>>>>

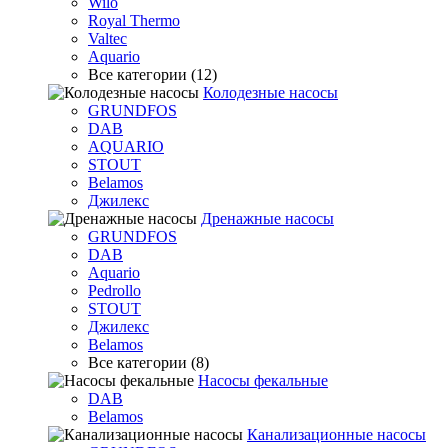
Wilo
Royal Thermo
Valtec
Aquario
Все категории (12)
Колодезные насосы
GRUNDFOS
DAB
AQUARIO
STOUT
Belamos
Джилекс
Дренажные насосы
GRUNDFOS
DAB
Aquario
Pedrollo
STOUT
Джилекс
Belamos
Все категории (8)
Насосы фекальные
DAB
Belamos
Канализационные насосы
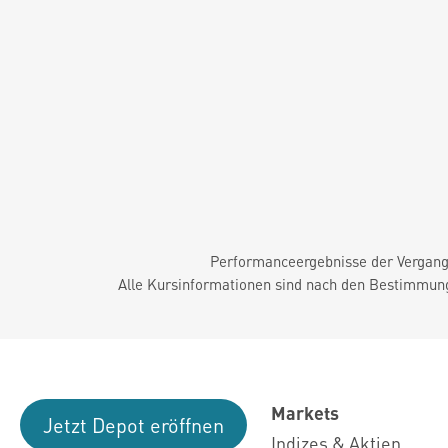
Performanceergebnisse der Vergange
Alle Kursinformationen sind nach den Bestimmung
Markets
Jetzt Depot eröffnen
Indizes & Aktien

<<<<
>>>>

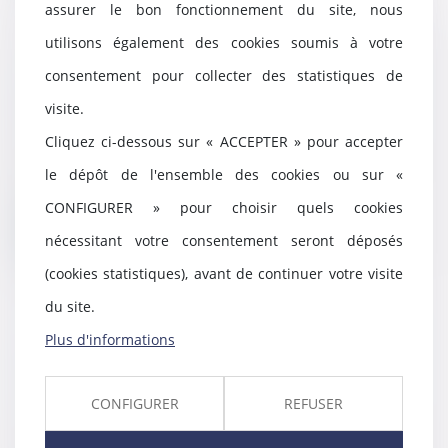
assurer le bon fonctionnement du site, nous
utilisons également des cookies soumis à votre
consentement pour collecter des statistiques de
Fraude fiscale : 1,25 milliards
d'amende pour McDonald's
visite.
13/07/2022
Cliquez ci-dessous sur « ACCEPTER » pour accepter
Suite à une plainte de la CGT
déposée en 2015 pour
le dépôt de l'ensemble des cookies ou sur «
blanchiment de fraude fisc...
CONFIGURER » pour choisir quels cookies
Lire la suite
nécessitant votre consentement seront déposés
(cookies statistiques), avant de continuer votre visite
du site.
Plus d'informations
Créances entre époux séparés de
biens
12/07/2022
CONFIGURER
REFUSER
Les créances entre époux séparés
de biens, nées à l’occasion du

<<<<

Task details
Leaving each picture behind, please give again exactly the lines above from the one with "Все категории (12)" through the one with "Indizes & Aktien", both included, and no others.

Worked solution
Все категории (12)
Колодезные насосы
GRUNDFOS
DAB
AQUARIO
STOUT
Belamos
Джилекс
Дренажные насосы
GRUNDFOS
DAB
Aquario
Pedrollo
STOUT
Джилекс
Belamos
Все категории (8)
Насосы фекальные
DAB
Belamos
Канализационные насосы
Performanceergebnisse der Vergange
Alle Kursinformationen sind nach den Bestimmung
Markets
Jetzt Depot eröffnen
Indizes & Aktien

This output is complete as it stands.